I never say I told you so but…..
Fraser Papers Inc., a forest products company partly owned by Brookfield Asset Management Inc., said it will close two sawmills in the Canadian province of New Brunswick for two weeks because of weak market conditions. The mills in Plaster Rock and Juniper will be shut starting Oct. 14, affecting 340 employees, Toronto-based Fraser said today in a statement.
I have been yelling for years that we need to understand that the forestry sector is going through structural changes – not temporary fluctuations – and government needs to decide what it wants to do. If it accepts it will decline in its economic influence than we must – we must – find alternative industries over time or many New Brunswick communities will decline and in the words of the BORG – cease to exist.

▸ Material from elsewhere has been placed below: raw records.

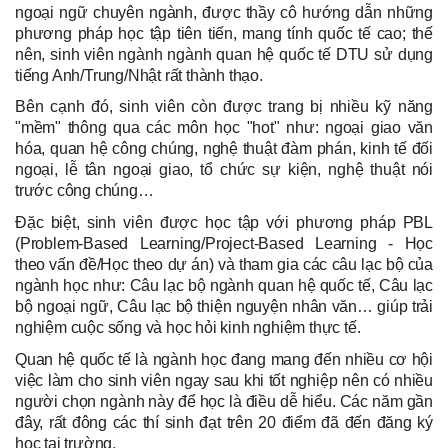
ngoại ngữ chuyên ngành, được thầy cô hướng dẫn những
phương pháp học tập tiên tiến, mang tính quốc tế cao; thế
nên, sinh viên ngành ngành quan hệ quốc tế DTU sử dụng
tiếng Anh/Trung/Nhật rất thành thạo.
Bên cạnh đó, sinh viên còn được trang bị nhiều kỹ năng
"mềm" thông qua các môn học "hot" như: ngoại giao văn
hóa, quan hệ công chúng, nghệ thuật đàm phán, kinh tế đối
ngoại, lễ tân ngoại giao, tổ chức sự kiện, nghệ thuật nói
trước công chúng…
Đặc biệt, sinh viên được học tập với phương pháp PBL
(Problem-Based Learning/Project-Based Learning - Học
theo vấn đề/Học theo dự án) và tham gia các câu lạc bộ của
ngành học như: Câu lạc bộ ngành quan hệ quốc tế, Câu lạc
bộ ngoại ngữ, Câu lạc bộ thiện nguyện nhân văn… giúp trải
nghiệm cuộc sống và học hỏi kinh nghiệm thực tế.
Quan hệ quốc tế là ngành học đang mang đến nhiều cơ hội
việc làm cho sinh viên ngay sau khi tốt nghiệp nên có nhiều
người chọn ngành này để học là điều dễ hiểu. Các năm gần
đây, rất đông các thí sinh đạt trên 20 điểm đã đến đăng ký
học tại trường.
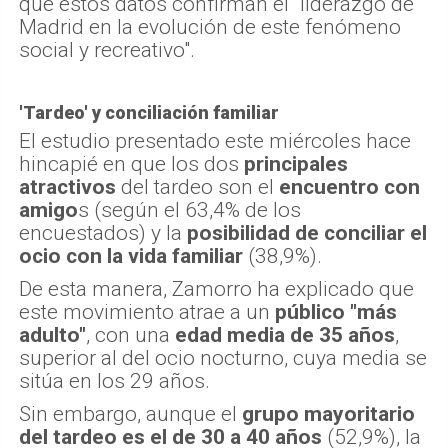
que estos datos confirman el "liderazgo de
Madrid en la evolución de este fenómeno
social y recreativo".
'Tardeo' y conciliación familiar
El estudio presentado este miércoles hace
hincapié en que los dos
principales
atractivos
del tardeo son el
encuentro con
amigo
s (según el 63,4% de los
encuestados) y la
posibilidad de conciliar el
ocio con la vida familiar
(38,9%).
De esta manera, Zamorro ha explicado que
este movimiento atrae a un
público "más
adulto"
, con una
edad media de 35 años
,
superior al del ocio nocturno, cuya media se
sitúa en los 29 años.
Sin embargo, aunque el
grupo mayoritario
del tardeo es el de 30 a 40 años
(52,9%), la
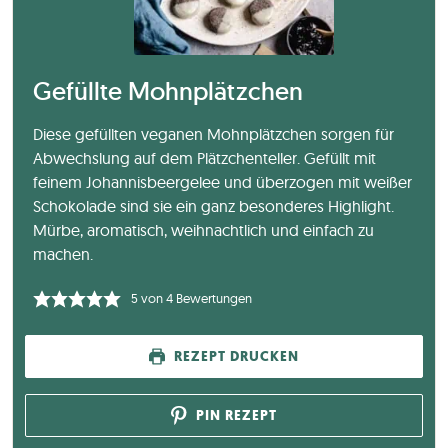
Gefüllte Mohnplätzchen
Diese gefüllten veganen Mohnplätzchen sorgen für
Abwechslung auf dem Plätzchenteller. Gefüllt mit
feinem Johannisbeergelee und überzogen mit weißer
Schokolade sind sie ein ganz besonderes Highlight.
Mürbe, aromatisch, weihnachtlich und einfach zu
machen.
5
von
4
Bewertungen
REZEPT DRUCKEN
PIN REZEPT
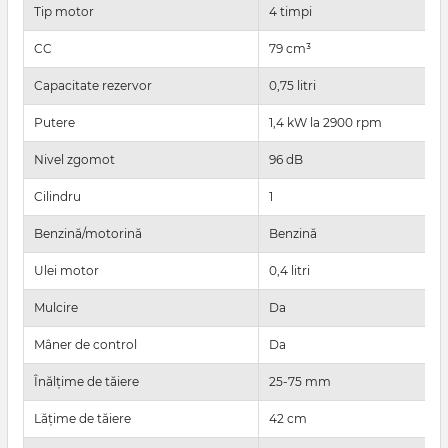
Tip motor
4 timpi
CC
79 cm³
Capacitate rezervor
0,75 litri
Putere
1,4 kW la 2900 rpm
Nivel zgomot
96 dB
Cilindru
1
Benzină/motorină
Benzină
Ulei motor
0,4 litri
Mulcire
Da
Mâner de control
Da
Înălțime de tăiere
25-75 mm
Lățime de tăiere
42 cm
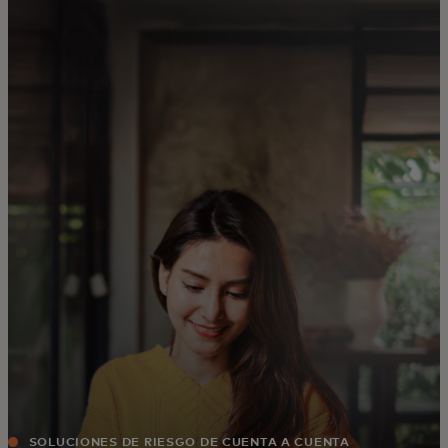
Para ti
Para empresas
Para el mundo
Para innovadores
Noticias y tendencias
SOLUCIONES DE RIESGO DE CUENTA A CUENTA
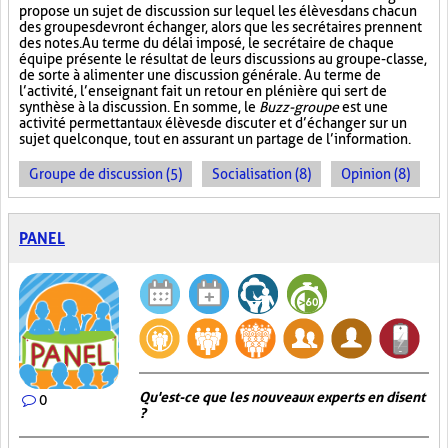
propose un sujet de discussion sur lequel les élèves dans chacun
des groupes devront échanger, alors que les secrétaires prennent
des notes. Au terme du délai imposé, le secrétaire de chaque
équipe présente le résultat de leurs discussions au groupe-classe,
de sorte à alimenter une discussion générale. Au terme de
l’activité, l’enseignant fait un retour en plénière qui sert de
synthèse à la discussion. En somme, le
Buzz-groupe
est une
activité permettant aux élèves de discuter et d’échanger sur un
sujet quelconque, tout en assurant un partage de l’information.
Groupe de discussion (5)
Socialisation (8)
Opinion (8)
PANEL
Qu'est-ce que les nouveaux experts en disent
0
?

If they want to try and reset the forestry sector on some new model (a colleague of mine suggested that fibre-based biofuels might be an option), then they had better get cracking. More subsidization of bad business models will only delay the inevitable and siphon off dollars that could have been used to support the growth of new economic sectors.
Lord had his Yakoff Smirnoff (or yakof pourier or whatever) study and they rejected his recommendations. Fine. That’s their perogative. But bailing out firms in the short term (their ultimate ‘solution’) may get you to the next election but not much further (note to Bernie: If you go federal remember this).

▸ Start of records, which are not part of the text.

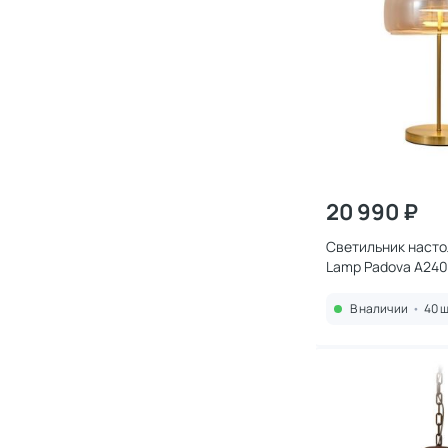
20 990 ₽
Светильник насто
Lamp Padova A240
В наличии
•
40 ш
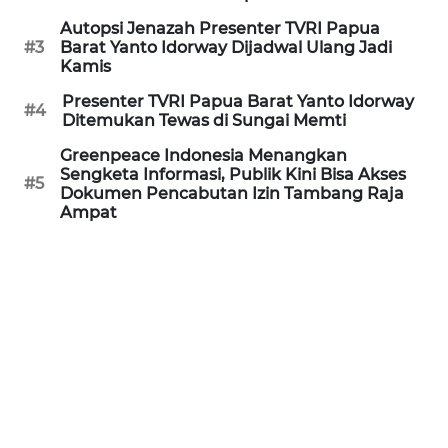
Autopsi Jenazah Presenter TVRI Papua
WN
#3
Barat Yanto Idorway Dijadwal Ulang Jadi
PRIANGAN
Kamis
TIMUR
Presenter TVRI Papua Barat Yanto Idorway
#4
Ditemukan Tewas di Sungai Memti
WN
SEMARANG
Greenpeace Indonesia Menangkan
Sengketa Informasi, Publik Kini Bisa Akses
#5
Dokumen Pencabutan Izin Tambang Raja
WN
Ampat
SOLO
WN
BOROBUDUR
WN
MADURA
WN
SURABAYA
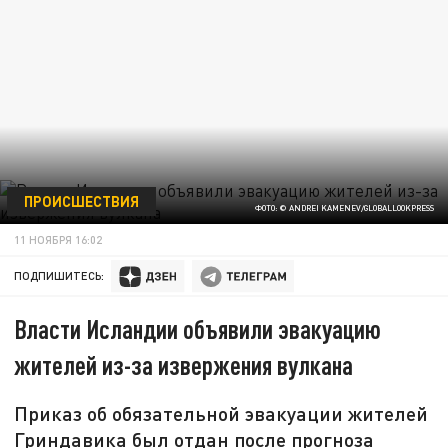
ПРОИСШЕСТВИЯ
ФОТО: © ANDREI KAMENEV/GLOBALLOOKPRESS
11 НОЯБРЯ 16:02
ПОДПИШИТЕСЬ:
Власти Исландии объявили эвакуацию
жителей из-за извержения вулкана
Приказ об обязательной эвакуации жителей
Гриндавика был отдан после прогноза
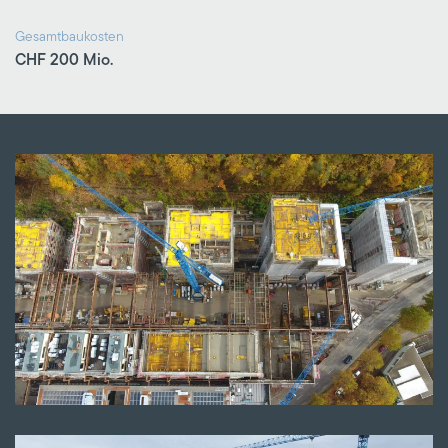
Gesamtbaukosten
CHF 200 Mio.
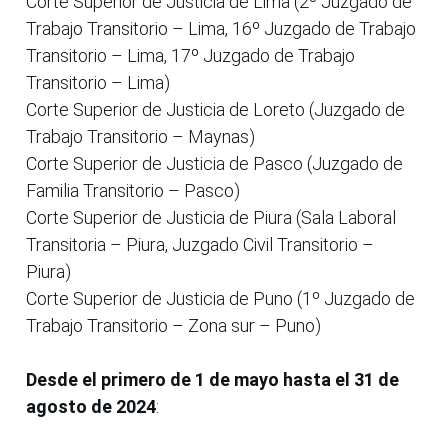
Corte Superior de Justicia de Lima (2º Juzgado de
Trabajo Transitorio – Lima, 16º Juzgado de Trabajo
Transitorio – Lima, 17º Juzgado de Trabajo
Transitorio – Lima)
Corte Superior de Justicia de Loreto (Juzgado de
Trabajo Transitorio – Maynas)
Corte Superior de Justicia de Pasco (Juzgado de
Familia Transitorio – Pasco)
Corte Superior de Justicia de Piura (Sala Laboral
Transitoria – Piura, Juzgado Civil Transitorio –
Piura)
Corte Superior de Justicia de Puno (1º Juzgado de
Trabajo Transitorio – Zona sur – Puno)
Desde el primero de 1 de mayo hasta el 31 de
agosto de 2024
:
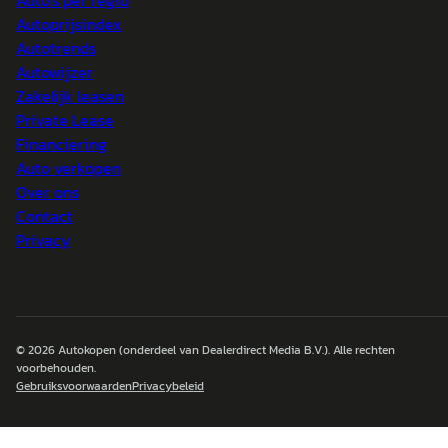
Auto's per regio
Autoprijsindex
Autotrends
Autowijzer
Zakelijk leasen
Private Lease
Financiering
Auto verkopen
Over ons
Contact
Privacy
© 2026
Autokopen
(onderdeel van Dealerdirect Media B.V.). Alle rechten
voorbehouden.
Gebruiksvoorwaarden
Privacybeleid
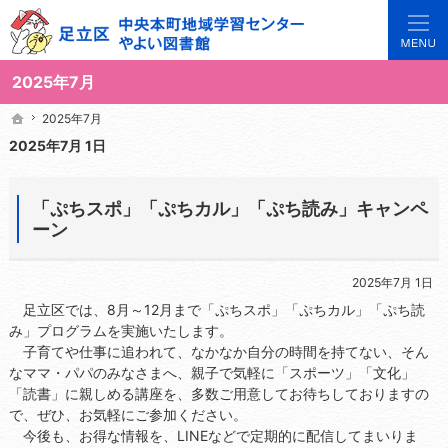
3世代で楽しめる地域のひろば。当サイトでは地域の講座や施設をご案内しています。
足立区中央本町地域学習センターや図書館の総合案内サイト
2025年7月
2025年7月
2025年7月
ホーム
ホーム
2025年7月 1日
「ぷちスポ」「ぷちカル」「ぷち読み」キャンペ
ーン
2025年7月 1日
足立区では、8月～12月まで「ぷちスポ」「ぷちカル」「ぷち読
み」プログラムを実施いたします。
子育てや仕事に追われて、なかなか自分の時間を持てない、そん
なママ・パパのみなさまへ、親子で気軽に「スポーツ」「文化」
「読書」に親しめる講座を、多数ご用意してお待ちしておりますの
で、ぜひ、お気軽にご参加ください。
今後も、お得な情報を、LINEなどで定期的に配信してまいりま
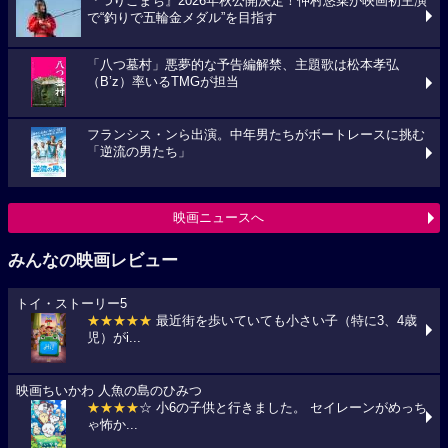
『つりこまち』2026年秋公開決定！仲村悠菜が映画初主演
で“釣りで五輪金メダル”を目指す
「八つ墓村」悪夢的な予告編解禁、主題歌は松本孝弘
（B’z）率いるTMGが担当
フランシス・ンら出演。中年男たちがボートレースに挑む
「逆流の男たち」
映画ニュースへ
みんなの映画レビュー
トイ・ストーリー5
★★★★★
最近街を歩いていても小さい子（特に3、4歳
児）がi...
映画ちいかわ 人魚の島のひみつ
★★★★
☆ 小6の子供と行きました。 セイレーンがめっち
ゃ怖か...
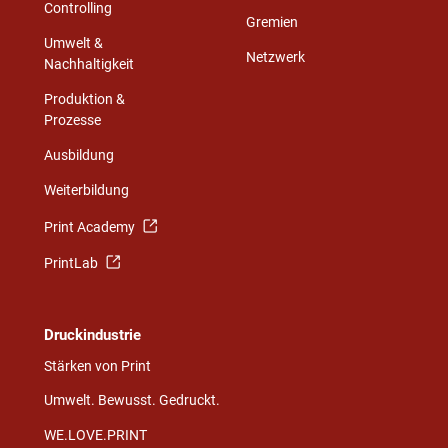
Controlling
Gremien
Umwelt &
Netzwerk
Nachhaltigkeit
Produktion &
Prozesse
Ausbildung
Weiterbildung
Print Academy
PrintLab
Druckindustrie
Stärken von Print
Umwelt. Bewusst. Gedruckt.
WE.LOVE.PRINT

If somebody had started to incubate an animation cluster in the Miramichi 10 years ago and attracted UBIsoft and EA and supported Fatkat and others, we could have had 700-800 people working in that sector by now. That would have made any mill closure less impactful.
I know you will say that mill workers can’t do animation and I agree that most couldn’t but the overall effect on the economy would be lessened. If that mill closes, Miramichi may not survive.
As for mill workers, we should be running parallel economic development activities. We should still try and attract DEW type projects there which are more suited to blue collar workers (and some other forestry-based projects).
But the key is to get out front of these trends not wait until the last minute – throw $250 million at it – and wait one more minute.
And for those of you who still think government has no role to support new industry incubation and development, you can keep right on making your point and offering no real ideas and I will keep right on arguing that you are dead wrong.
It’s funny that so many people still think government should be involved in health care, education, law enforcement, natural resources management, environment, yadda yadda yadda but the very activity needed to ensure that we have communities to offer these services in is some how considered not to be a role for government. Leave that up to the market, they say.
As they pack up their SUV for Alberta.